What's this change about? This bit of decode is not in the area that
corresponds to the new patterns you add to a64.decode.

Is this a bug in our existing decode where we decode something that
should be undef? I think that 0x6f here corresponds to the decode
table in section C4.1.96.6 ("Advanced SIMD scalar two-register
miscellaneous FP16"), where it is U:a:opcode == 1 1 01111. But
in that table that encoding is marked unallocated. A similar
thing is true for case 0x2f FABS and case 07f FSQRT. All three
of these should have set only_in_vector to true and not had the
code handling in the is_scalar branch of the function.

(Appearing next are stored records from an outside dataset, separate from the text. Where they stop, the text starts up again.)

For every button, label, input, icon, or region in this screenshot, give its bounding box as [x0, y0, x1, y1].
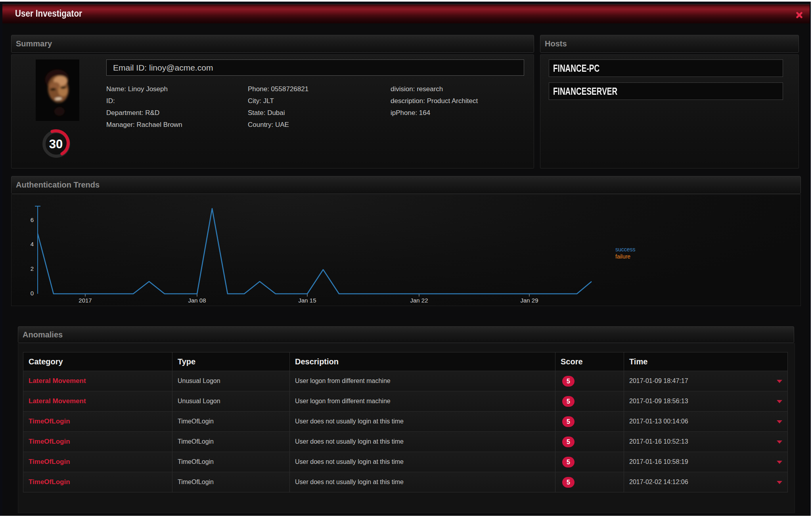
svg-text:Jan 08: Jan 08	[188, 297, 206, 304]
svg-text:30: 30	[49, 137, 63, 151]
svg-text:2017: 2017	[79, 297, 92, 304]
svg-text:6: 6	[31, 216, 34, 223]
svg-text:Jan 22: Jan 22	[410, 297, 428, 304]
svg-text:4: 4	[31, 241, 34, 247]
svg-text:Jan 15: Jan 15	[298, 297, 316, 304]
svg-text:0: 0	[31, 290, 34, 297]
svg-text:2: 2	[31, 265, 34, 272]
svg-text:Jan 29: Jan 29	[520, 297, 538, 304]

We should fix that bug in a separate patch before we do the
decodetree conversion, I think.

> diff --git a/target/arm/tcg/a64.decode b/target/arm/tcg/a64.decode
> index 928e69da69..fca64c63c3 100644
> --- a/target/arm/tcg/a64.decode
> +++ b/target/arm/tcg/a64.decode
> @@ -47,6 +47,7 @@
>  @rr_h           ........ ... ..... ...... rn:5 rd:5     &rr_e esz=1
>  @rr_d           ........ ... ..... ...... rn:5 rd:5     &rr_e esz=3
>  @rr_sd          ........ ... ..... ...... rn:5 rd:5     &rr_e esz=%esz_sd
> +@rr_hsd         ........ ... ..... ...... rn:5 rd:5     &rr_e esz=%esz_hsd
>
>  @rrr_b          ........ ... rm:5 ...... rn:5 rd:5      &rrr_e esz=0
>  @rrr_h          ........ ... rm:5 ...... rn:5 rd:5      &rrr_e esz=1
> @@ -1321,6 +1322,12 @@ FMAXV_s         0110 1110 00 11000 01111 10 ..... .....     @rr_q1e2
>  FMINV_h         0.00 1110 10 11000 01111 10 ..... .....     @qrr_h
>  FMINV_s         0110 1110 10 11000 01111 10 ..... .....     @rr_q1e2
>
> +# Floating-point data processing (1 source)
> +
> +FMOV_s          00011110 .. 1 000000 10000 ..... .....      @rr_hsd
> +FABS_s          00011110 .. 1 000001 10000 ..... .....      @rr_hsd
> +FNEG_s          00011110 .. 1 000010 10000 ..... .....      @rr_hsd
> +
>  # Floating-point Immediate
>
>  FMOVI_s         0001 1110 .. 1 imm:8 100 00000 rd:5         esz=%esz_hsd
> --
> 2.43.0

thanks
-- PMM
Richard Henderson Dec. 6, 2024, 1:52 a.m. UTC | #2
On 12/5/24 15:12, Peter Maydell wrote:
>> @@ -8295,15 +8356,6 @@ static void handle_fp_1src_half(DisasContext *s, int opcode, int rd, int rn)
>>       TCGv_i32 tcg_res = tcg_temp_new_i32();
>>
>>       switch (opcode) {
>> -    case 0x0: /* FMOV */
>> -        tcg_gen_mov_i32(tcg_res, tcg_op);
>> -        break;
>> -    case 0x1: /* FABS */
>> -        gen_vfp_absh(tcg_res, tcg_op);
>> -        break;
>> -    case 0x2: /* FNEG */
>> -        gen_vfp_negh(tcg_res, tcg_op);
>> -        break;
>>       case 0x3: /* FSQRT */
>>           fpst = fpstatus_ptr(FPST_FPCR_F16);
>>           gen_helper_sqrt_f16(tcg_res, tcg_op, fpst);
>> @@ -8331,6 +8383,9 @@ static void handle_fp_1src_half(DisasContext *s, int opcode, int rd, int rn)
>>           gen_helper_advsimd_rinth(tcg_res, tcg_op, fpst);
>>           break;
>>       default:
>> +    case 0x0: /* FMOV */
>> +    case 0x1: /* FABS */
>> +    case 0x2: /* FNEG */
>>           g_assert_not_reached();
>>       }
>>
> 
> In these changes to the "handle this op" functions we make the
> function assert if it's passed an op we've converted. But shouldn't
> there also be a change which makes the calling function disas_fp_1src()
> call unallocated_encoding() for the ops ?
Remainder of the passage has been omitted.